The Super Bowl of civil engineering

For many civil engi­neers, the annual steel bridge com­pe­ti­tion might as well be the Super Bowl. It’s a big deal — uni­ver­sity teams all over the country spend many months, and many late nights, coming up with a bridge design, fab­ri­cating the pieces, and building their own per­sonal mas­ter­piece. The bridges are serious, too: they need to be able to hold 2500 pounds of steel! That’s how much a Kia Rio weighs, just in case you were wondering.

North­eastern used to have its own team, but with seniors pur­suing their cap­stone projects strapped for time and younger stu­dents still learning the basics of engi­neering, it fiz­zled out after just a few years.
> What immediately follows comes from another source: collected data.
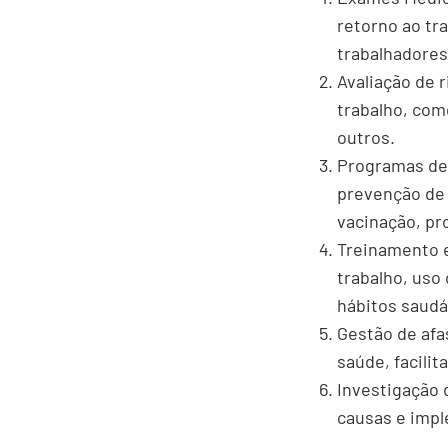
retorno ao tr
trabalhadores
Avaliação de 
trabalho, com
outros.
Programas de
prevenção de 
vacinação, pr
Treinamento e
trabalho, uso
hábitos saudá
Gestão de af
saúde, facilit
Investigação d
causas e impl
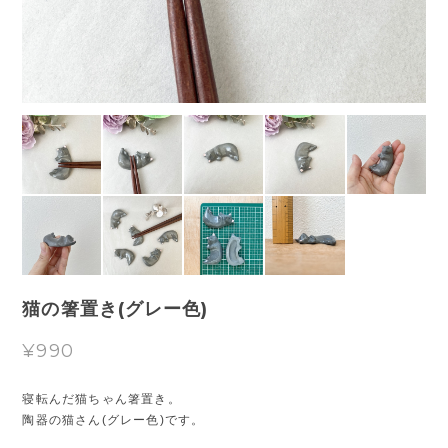
猫の箸置き(グレー色)
¥990
寝転んだ猫ちゃん箸置き。
陶器の猫さん(グレー色)です。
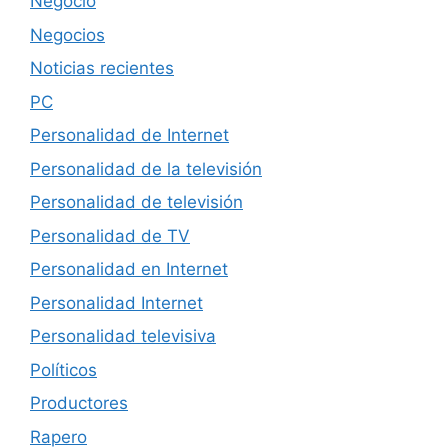
Negocio
Negocios
Noticias recientes
PC
Personalidad de Internet
Personalidad de la televisión
Personalidad de televisión
Personalidad de TV
Personalidad en Internet
Personalidad Internet
Personalidad televisiva
Políticos
Productores
Rapero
A true foot­ball steel bridge diehard, Civil and Envi­ron­mental Engi­neering depart­ment chair Jerry Hajjar took mat­ters into his own hands.…or rather, he placed mat­ters in the hands of Matt Pel­le­grino, a civil engi­neering stu­dent soon to grad­uate with a BS/​MS in struc­tural engineering.

Pel­le­grino did for the North­eastern Steel Bridge Team what Walter Matthau did for the Bad News Bears.…only instead of starting with a bunch of ter­rible players, he had, well, no players. He recruited 25 stu­dents evenly dis­persed across years, and got to work.

While most steel bridge teams have a single goal–to build an awe­some bridge that wins the competition–Pellegrino had another chal­lenge. He also had to build his team to be sus­tain­able, so that it would last long after he’d left campus (inci­den­tally, for a bridge engi­neering job in Dallas, which he’ll be starting just a few weeks after tossing his cap in the air this Friday).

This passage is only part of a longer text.